4. Instinsic Factors- Water is present in the form of moisture that aids in the microbial multiplication. Water helps in diluting the electrolytes or nutrients which are taken up by the microbes required for their growth. pH gives the idea of the acidity or basicity of the medium. Microbial growth normally occurs at neutral pH but it may vary from species to species and their natural habitat. There exist some naturally occuring anti-microbial substances that can inhibit the microbes to perform their action. Such substances are present in leaves, bark of plant, flower, stem or fruit.

5. Extrinsic Factors- Improper storage of food can cause decrease in the shelf life of the food which makes the food an easy target for the microbial attack. It is therefore suggested to keep the food in refrigerators or in the freezers as they will protect the food by increasing their shelf life. Oxygen causes food spoliage as it lead to oxidation of food.
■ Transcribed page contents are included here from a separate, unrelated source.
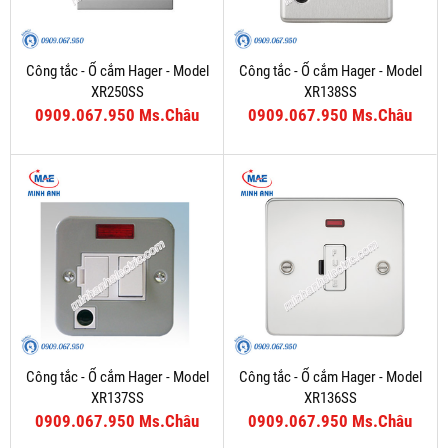
Công tắc - Ổ cắm Hager - Model
Công tắc - Ổ cắm Hager - Model
XR250SS
XR138SS
0909.067.950 Ms.Châu
0909.067.950 Ms.Châu
Công tắc - Ổ cắm Hager - Model
Công tắc - Ổ cắm Hager - Model
XR137SS
XR136SS
0909.067.950 Ms.Châu
0909.067.950 Ms.Châu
The process by which food quality decreases due to oxidation is termed as rancidity..

6.Refrigeration/Freezing- Refrigeration merely increases the shelf life of food which will increase the time period for the food consumption. It happens because at low temperature, most micro-organisms cannot survive. Whereas, freezing is advantageous over regrigeretion because it deactivates the enzymes at very low temperature present in food and microbes fails to grow at such lower temperature. Freezing also increases the shelf life of food similar to regrigerators.

7. Drying- In this process, food is dried so that excess moisture can be removed from the food so that absence of moisure does not favour the microbial growth. Drying of fruits is the classical example in order to preserve food. It has one more advantage, that, drying causes the increase in the availibility of nurtients per unit area.

8. Addition of Sugar/Salts- In this process of food preservation, saturated amounts of sugar or salt is added to the food material. It is based on the principles that, excess concentration of salt/sugar will cause osmosis of the microbial cell that will lead to imbalance in their osmolarity and cause their cell lysis and therefore prevent their growth by their killing. For example: preparation of jams by adding sugars and pickles by adding salt.

9. Lyophilization- In this techniques of food preservation, water or moisture is removed from the food aterial either by heating or drying and the food is converted into the dried powder form which is free from any contaminaton from the microbial source.

10. Irradiation- It is a mechanism whereby a food is preserved by irradiating it. High energy radiations are given to the food that will kill the food pathogen nd causes its sterilizaton.

11. Addition of Nitrates/Nitrites-In this method, food is treated with the nitrates or nitrites or their derivatives. It is based on the principle that these compounds will destroy the microbial electron transport chain that will affect their metabolism and ultimatel causes the death of them.